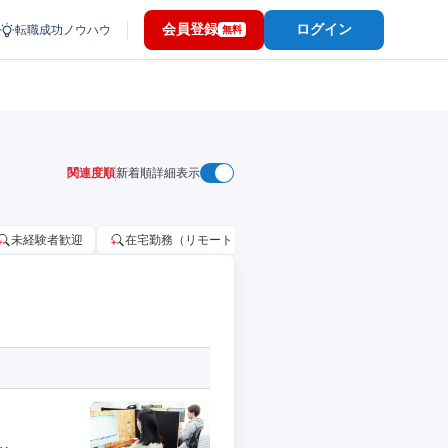
会員登録
ログイン
転職成功ノウハウ
無料
関連度順
新着順
詳細表示
未経験者歓迎
在宅勤務（リモートワーク）OK
家賃補助・住宅手当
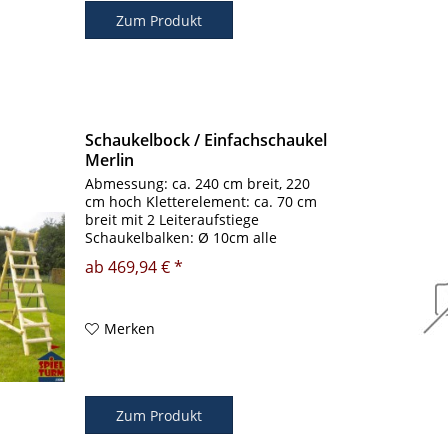
Zum Produkt
Schaukelbock / Einfachschaukel
Merlin
Abmessung: ca. 240 cm breit, 220
cm hoch Kletterelement: ca. 70 cm
breit mit 2 Leiteraufstiege
Schaukelbalken: Ø 10cm alle
Schrauben im Lieferumfang
ab 469,94 € *
enthalten stabile Schreinerarbeit für
ein Schaukelelement geeignet
Kiefer...
Merken
Zum Produkt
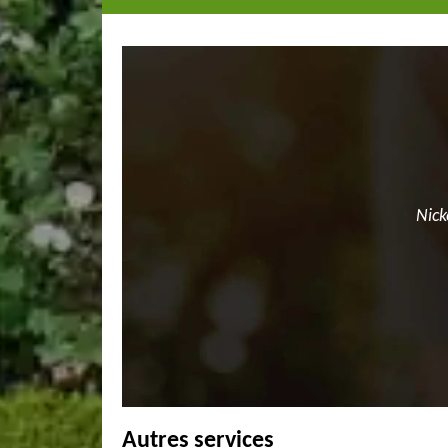
Nick
Autres services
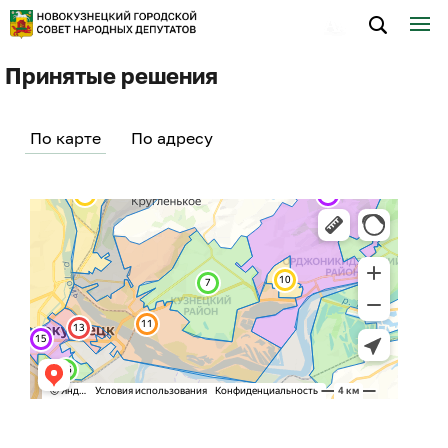
Принятые решения
По карте
По адресу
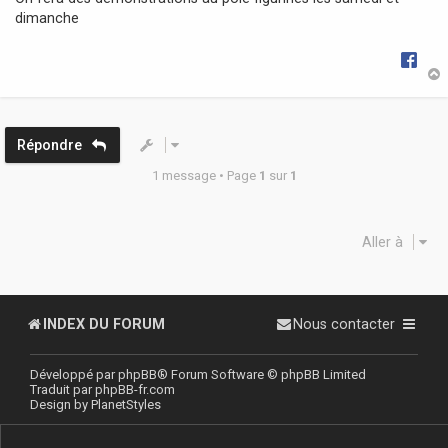
g
dimanche
e
t
Répondre
1 message • Page
1
sur
1
Aller à
INDEX DU FORUM
Nous contacter
Développé par
phpBB
® Forum Software © phpBB Limited
Traduit par
phpBB-fr.com
Design by
PlanetStyles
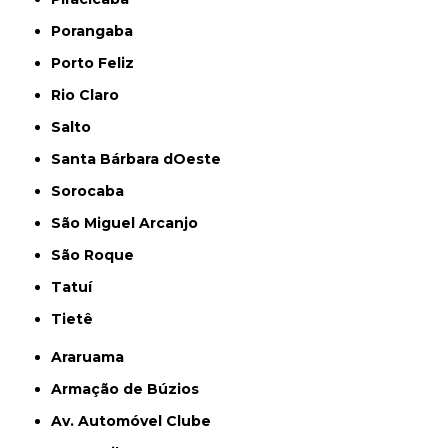
Porangaba
Porto Feliz
Rio Claro
Salto
Santa Bárbara dOeste
Sorocaba
São Miguel Arcanjo
São Roque
Tatuí
Tietê
Araruama
Armação de Búzios
Av. Automóvel Clube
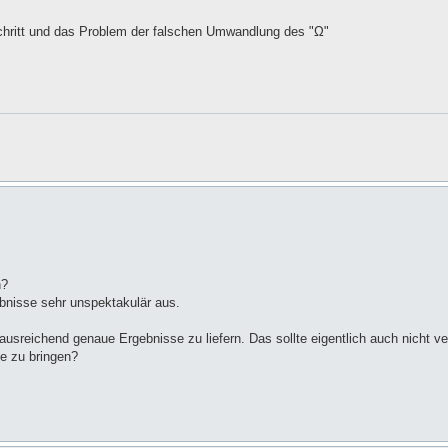
sschritt und das Problem der falschen Umwandlung des "Ω"
n?
bnisse sehr unspektakulär aus.
ausreichend genaue Ergebnisse zu liefern. Das sollte eigentlich auch nicht v
e zu bringen?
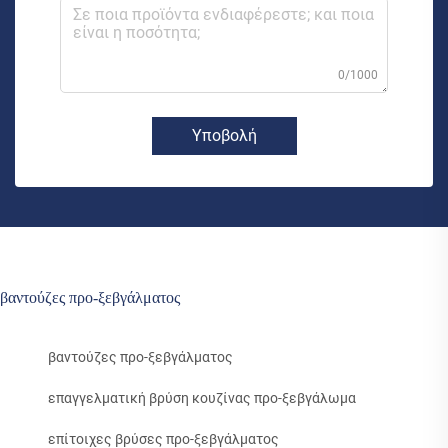
0/1000
Υποβολή
βαντούζες προ-ξεβγάλματος
βαντούζες προ-ξεβγάλματος
επαγγελματική βρύση κουζίνας προ-ξεβγάλωμα
επίτοιχες βρύσες προ-ξεβγάλματος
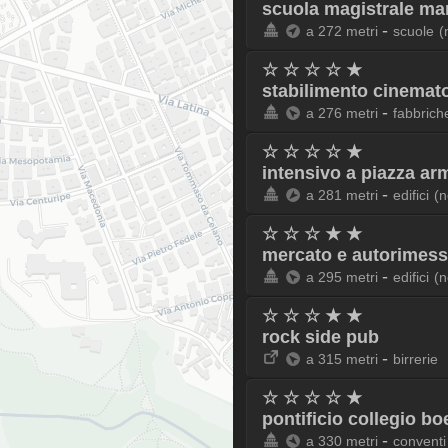
scuola magistrale mar
-
a 272 metri
scuole
(
☆ ☆ ☆ ☆ ★
stabilimento cinemato
-
a 276 metri
fabbrich
☆ ☆ ☆ ☆ ★
intensivo a piazza ar
-
a 281 metri
edifici
(n
☆ ☆ ☆ ★ ★
mercato e autorimess
-
a 295 metri
edifici
(n
☆ ☆ ☆ ★ ★
rock side pub
-
a 315 metri
birrerie
☆ ☆ ☆ ☆ ★
pontificio collegio 
-
a 330 metri
conventi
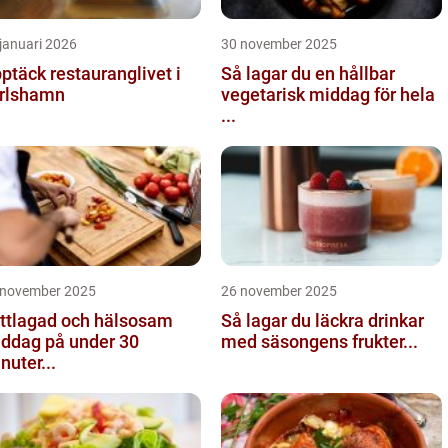
januari 2026
30 november 2025
ptäck restauranglivet i
Så lagar du en hållbar
rlshamn
vegetarisk middag för hela
...
 november 2025
26 november 2025
ttlagad och hälsosam
Så lagar du läckra drinkar
ddag på under 30
med säsongens frukter...
nuter...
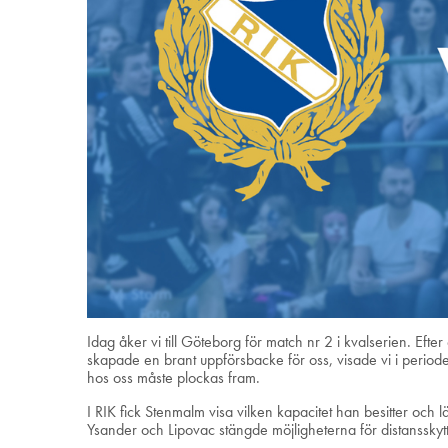
Idag åker vi till Göteborg för match nr 2 i kvalserien. Eft
skapade en brant uppförsbacke för oss, visade vi i perioder 
hos oss måste plockas fram.
I RIK fick Stenmalm visa vilken kapacitet han besitter och 
Ysander och Lipovac stängde möjligheterna för distanssky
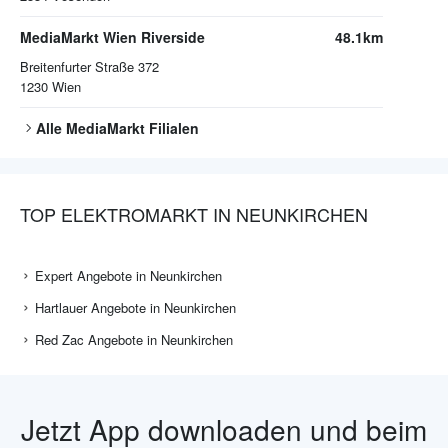
MediaMarkt Wien Riverside
48.1km
Breitenfurter Straße 372
1230
Wien
Alle
MediaMarkt
Filialen
TOP ELEKTROMARKT IN NEUNKIRCHEN
Expert Angebote in Neunkirchen
Hartlauer Angebote in Neunkirchen
Red Zac Angebote in Neunkirchen
Jetzt App downloaden und beim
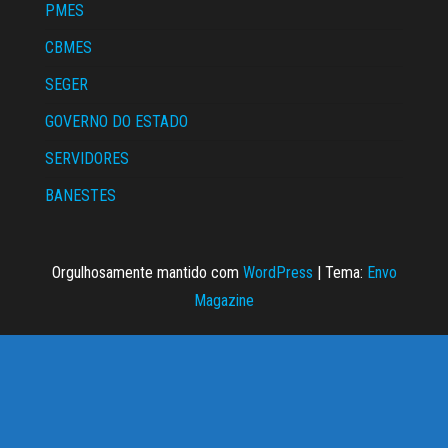
PMES
CBMES
SEGER
GOVERNO DO ESTADO
SERVIDORES
BANESTES
Orgulhosamente mantido com
WordPress
|
Tema:
Envo
Magazine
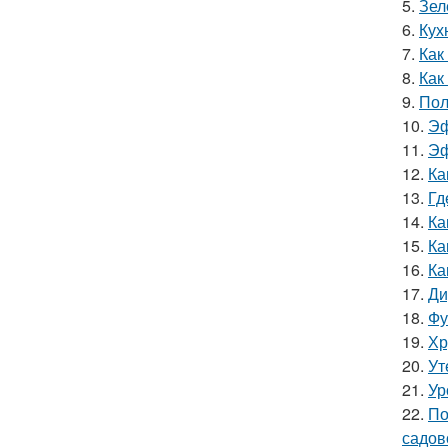
5.
Зел
6.
Кух
7.
Как
8.
Как
9.
Пол
10.
Эф
11.
Эф
12.
Ка
13.
Гд
14.
Ка
15.
Ка
16.
Ка
17.
Ди
18.
Фу
19.
Хр
20.
Ут
21.
Ур
22.
По
садов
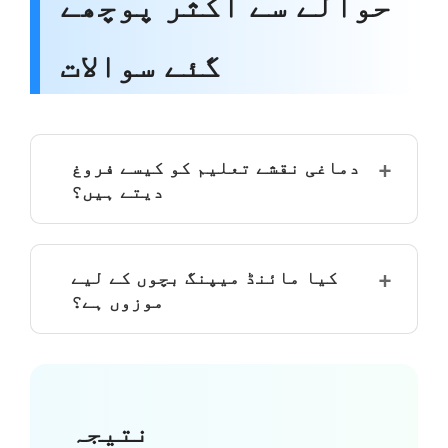
حوالے سے اکثر پوچھے
گئے سوالات
دماغی نقشے تعلیم کو کیسے فروغ
دیتے ہیں؟
کیا مائنڈ میپنگ بچوں کے لیے
موزوں ہے؟
نتیجہ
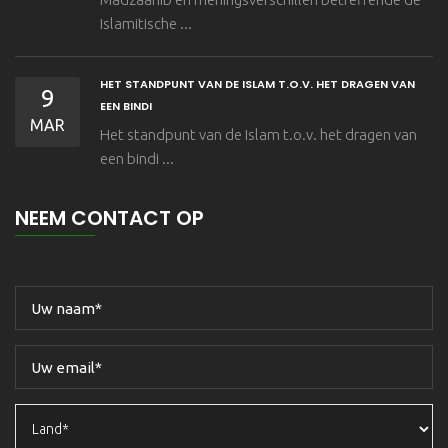
Islamitische ...
HET STANDPUNT VAN DE ISLAM T.O.V. HET DRAGEN VAN
9
EEN BINDI
MAR
Het standpunt van de Islam t.o.v. het dragen van
een bindi ...
NEEM CONTACT OP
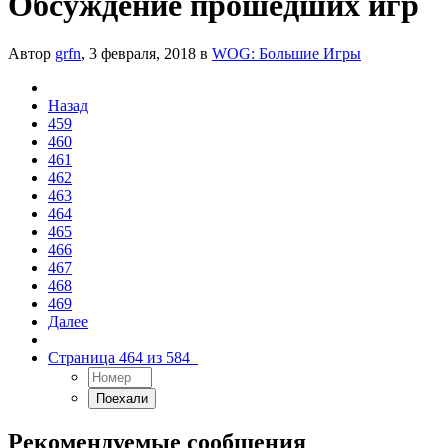
Обсуждение прошедших игр
Автор
grfn
,
3 февраля, 2018
в
WOG: Большие Игры
Назад
459
460
461
462
463
464
465
466
467
468
469
Далее
Страница 464 из 584
Рекомендуемые сообщения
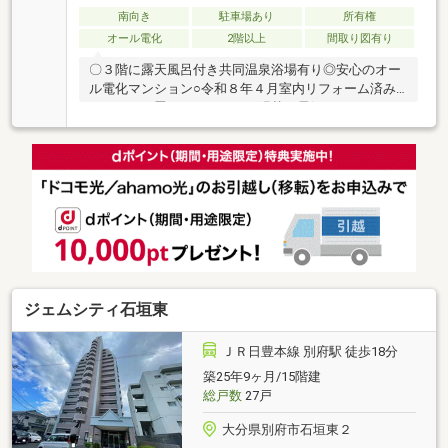
南向き
駐車場あり
所有権
オール電化
2階以上
間取り図有り
〇３階に露天風呂付き共同温泉浴場有り◎安心のオー
ル電化マンション○令和８年４月室内リフォーム済み
（クロス・畳・フローリング張替、電気→ＩＨコンロ
交換）⇒北石垣公園まで徒歩約１分、ローソンまで徒
歩約４分
ジェムシティ石垣東
ＪＲ日豊本線 別府駅 徒歩18分
築25年9ヶ月/15階建
総戸数
27戸
大分県別府市石垣東２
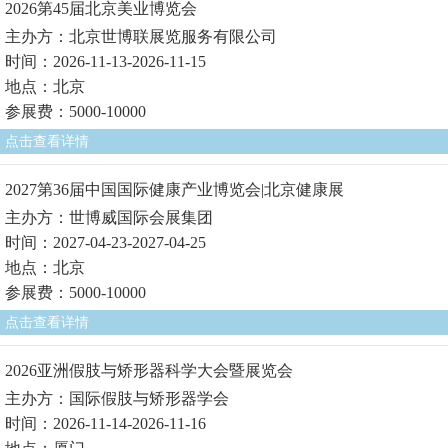
2026第45届北京美业博览会
主办方：北京世博联展览服务有限公司
时间：2026-11-13-2026-11-15
地点：北京
参展费：5000-10000
点击查看详情
2027第36届中国国际健康产业博览会|北京健康展
主办方：世博威国际会展集团
时间：2027-04-23-2027-04-25
地点：北京
参展费：5000-10000
点击查看详情
2026亚洲假肢与矫形器科学大会暨展览会
主办方：国际假肢与矫形器学会
时间：2026-11-14-2026-11-16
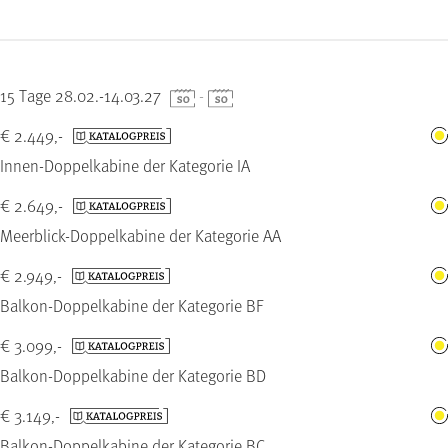
15 Tage 28.02.-14.03.27
-
€ 2.449,-
Innen-Doppelkabine der Kategorie IA
€ 2.649,-
Meerblick-Doppelkabine der Kategorie AA
€ 2.949,-
Balkon-Doppelkabine der Kategorie BF
€ 3.099,-
Balkon-Doppelkabine der Kategorie BD
€ 3.149,-
Balkon-Doppelkabine der Kategorie BC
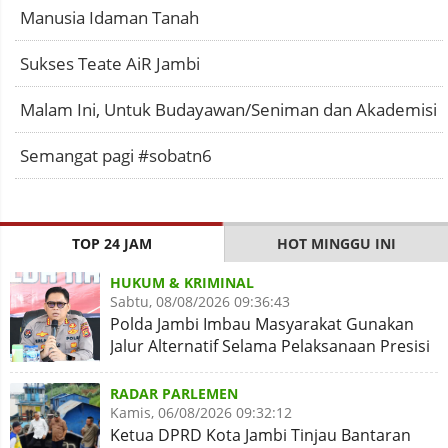
Manusia Idaman Tanah
Sukses Teate AiR Jambi
Malam Ini, Untuk Budayawan/Seniman dan Akademisi
Semangat pagi #sobatn6
TOP 24 JAM
HOT MINGGU INI
HUKUM & KRIMINAL
Sabtu, 08/08/2026 09:36:43
Polda Jambi Imbau Masyarakat Gunakan
Jalur Alternatif Selama Pelaksanaan Presisi
Merdeka Run 2026
RADAR PARLEMEN
Kamis, 06/08/2026 09:32:12
Ketua DPRD Kota Jambi Tinjau Bantaran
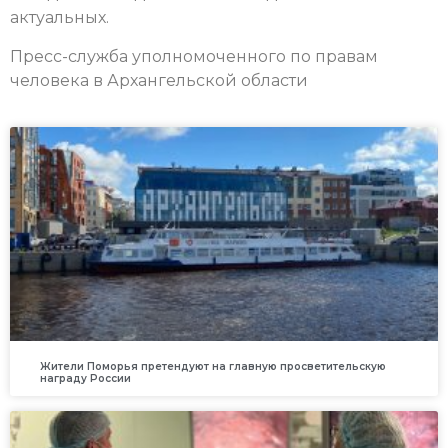
актуальных.
Пресс-служба уполномоченного по правам
человека в Архангельской области
Жители Поморья претендуют на главную просветительскую
награду России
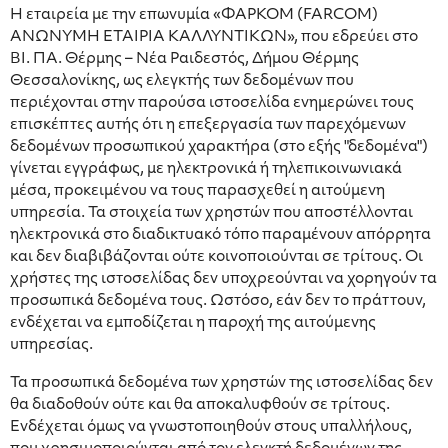
Η εταιρεία με την επωνυμία «ΦΑΡΚΟΜ (FARCOM)
ΑΝΩΝΥΜΗ ΕΤΑΙΡΙΑ ΚΑΛΛΥΝΤΙΚΩΝ», που εδρεύει στο
ΒΙ. ΠΑ. Θέρμης – Νέα Ραιδεστός, Δήμου Θέρμης
Θεσσαλονίκης, ως ελεγκτής των δεδομένων που
περιέχονται στην παρούσα ιστοσελίδα ενημερώνει τους
επισκέπτες αυτής ότι η επεξεργασία των παρεχόμενων
δεδομένων προσωπικού χαρακτήρα (στο εξής "δεδομένα")
γίνεται εγγράφως, με ηλεκτρονικά ή τηλεπικοινωνιακά
μέσα, προκειμένου να τους παρασχεθεί η αιτούμενη
υπηρεσία. Τα στοιχεία των χρηστών που αποστέλλονται
ηλεκτρονικά στο διαδικτυακό τόπο παραμένουν απόρρητα
και δεν διαβιβάζονται ούτε κοινοποιούνται σε τρίτους. Οι
χρήστες της ιστοσελίδας δεν υποχρεούνται να χορηγούν τα
προσωπικά δεδομένα τους. Ωστόσο, εάν δεν το πράττουν,
ενδέχεται να εμποδίζεται η παροχή της αιτούμενης
υπηρεσίας.
Τα προσωπικά δεδομένα των χρηστών της ιστοσελίδας δεν
θα διαδοθούν ούτε και θα αποκαλυφθούν σε τρίτους.
Ενδέχεται όμως να γνωστοποιηθούν στους υπαλλήλους,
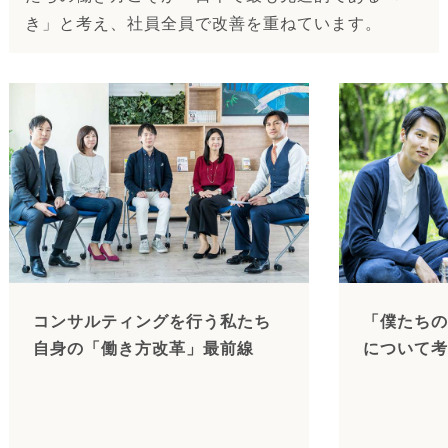
き」と考え、社員全員で改善を重ねています。
コンサルティングを行う私たち
「僕たちの
自身の「働き方改革」最前線
について考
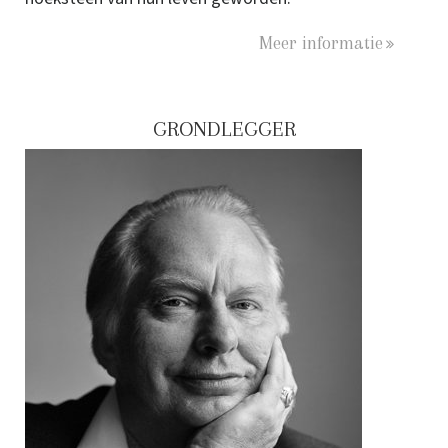
Meer informatie
GRONDLEGGER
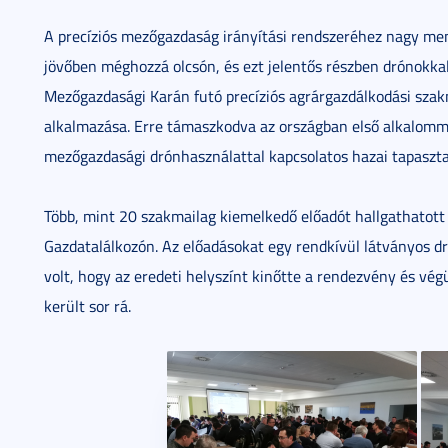
A precíziós mezőgazdaság irányítási rendszeréhez nagy me
jövőben méghozzá olcsón, és ezt jelentős részben drónokk
Mezőgazdasági Karán futó precíziós agrárgazdálkodási sza
alkalmazása. Erre támaszkodva az országban első alkalomma
mezőgazdasági drónhasználattal kapcsolatos hazai tapaszta
Több, mint 20 szakmailag kiemelkedő előadót hallgathatott 
Gazdatalálkozón. Az előadásokat egy rendkívül látványos d
volt, hogy az eredeti helyszínt kinőtte a rendezvény és v
került sor rá.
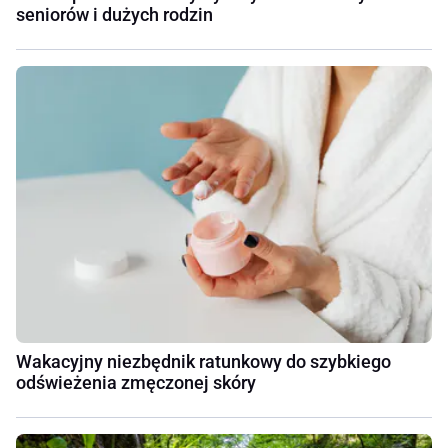
seniorów i dużych rodzin
Wakacyjny niezbędnik ratunkowy do szybkiego
odświeżenia zmęczonej skóry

◆ ◆ ◆

* _Exercise_: Of all the entries above, how many lines contain "metri"? Give the number alone.

* _Answer to the problem_: 6